The process began by building an in-house team with expertise in user-centered Web design. Supkay says this is unusual: “Companies often hire outside vendors. This can lead to problems when the vendor does not understand the industry or customer needs.”
Corbis also conducted in-depth usability research. The redesign process included one-on-one usability studies that resulted in numerous course adjustments. The final pre-launch step was an external beta test with 100 customers.
In creating the new design, the company strove for elegant simplicity, avoiding clutter and providing a simplified, intuitive interface. During usability testing, buyers responded best to the dark, muted tones, because these best set off the images.
Many of the new site’s features—for instance, the rotating cover stories and drop-down search filters—are relatively commonplace in purpose and function. Some might perceive this as a lack of innovation; however, there is something to be said for the use of new technologies to make already popular features work better.
As such, the site is an incremental improvement, as opposed to a radical shift. Corbis developers have tried to address the two customer wants that emerged as most prominent in its research: buyers want to understand how agencies organize their content and to reduce keyword dependence. Examples of features that address these include pop-up descriptions of image categories and new “related image” functionality that highlights photos from the same shoot or those that cover the same story or event.

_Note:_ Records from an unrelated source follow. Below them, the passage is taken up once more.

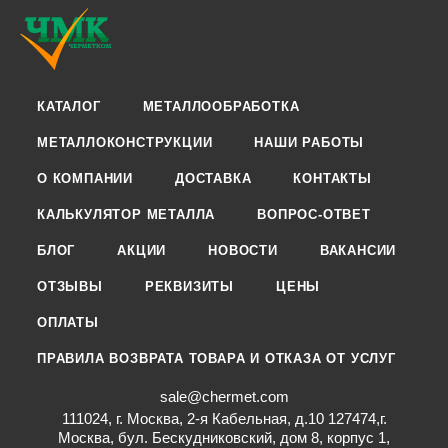
КАТАЛОГ
МЕТАЛЛООБРАБОТКА
МЕТАЛЛОКОНСТРУКЦИИ
НАШИ РАБОТЫ
О КОМПАНИИ
ДОСТАВКА
КОНТАКТЫ
КАЛЬКУЛЯТОР МЕТАЛЛА
ВОПРОС-ОТВЕТ
БЛОГ
АКЦИИ
НОВОСТИ
ВАКАНСИИ
ОТЗЫВЫ
РЕКВИЗИТЫ
ЦЕНЫ
ОПЛАТЫ
ПРАВИЛА ВОЗВРАТА ТОВАРА И ОТКАЗА ОТ УСЛУГ
sale@chermet.com
111024, г. Москва, 2-я Кабельная, д.10 127474,г.
Москва, бул. Бескудниковский, дом 8, корпус 1,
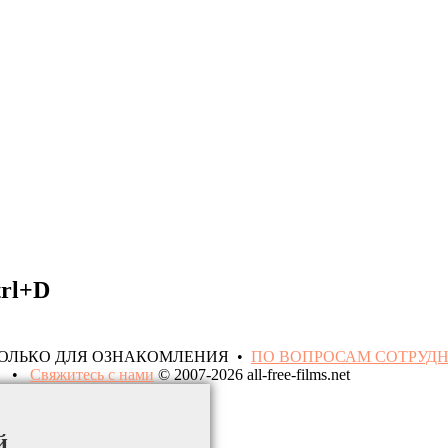
trl+D
ТОЛЬКО ДЛЯ ОЗНАКОМЛЕНИЯ •
ПО ВОПРОСАМ СОТРУД
•
Свяжитесь с нами
© 2007-2026 all-free-films.net
й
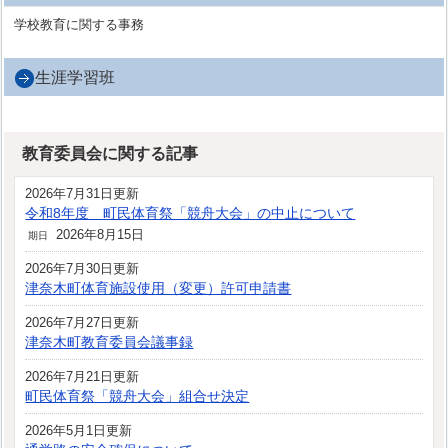
学校教育に関する事務
生涯学習班
教育委員会に関する記事
2026年7月31日更新
令和8年度 町民体育祭「競舟大会」の中止について
2026年8月15日
期日
2026年7月30日更新
津奈木町体育施設使用（変更）許可申請書
2026年7月27日更新
津奈木町教育委員会議事録
2026年7月21日更新
町民体育祭「競舟大会」組合せ決定
2026年5月1日更新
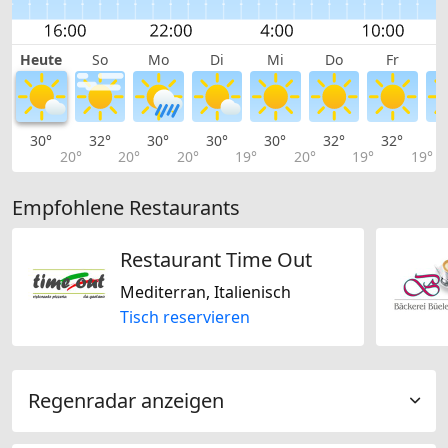
Heute
So
Mo
Di
Mi
Do
Fr
30°
32°
30°
30°
30°
32°
32°
3
20°
20°
20°
19°
20°
19°
19°
Empfohlene Restaurants
Restaurant Time Out
Mediterran, Italienisch
Tisch reservieren
Regenradar anzeigen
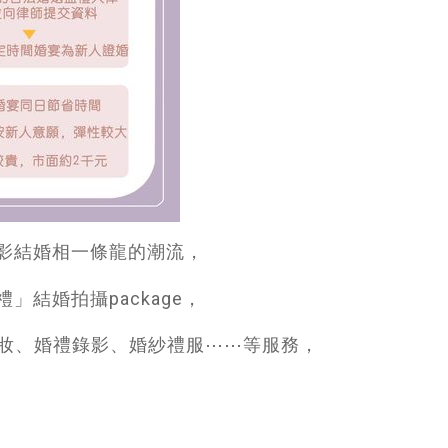
冊影結婚相一條龍的潮流，
」結婚拍攝package，
妝、婚禮錄影、婚紗禮服⋯⋯等服務，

When it comes to related images, Corbis research suggests that most buyers want to target relationships between photos that cannot be revealed by visual recognition algorithms that look for similarities in composition or color. As such, the new functionality of the Corbis site is entirely dependent on previous work by human editors.
There is also a host of other new features in every area of the Web site. Some of these include large roll-over image previews and pop-up pricing layers on search-result pages, the ability to add images to a shopping cart without pricing them first and more intuitive rights-managed pricing screens.
In Supkay’s opinion, the new site works more like an application than a typical search mechanism. He also stresses that “this launch is just the beginning. It’s never possible to do everything you want to do, or you’ll be waiting forever. The site is really a new platform for future development—larger releases and new features are coming,” Supkay concludes.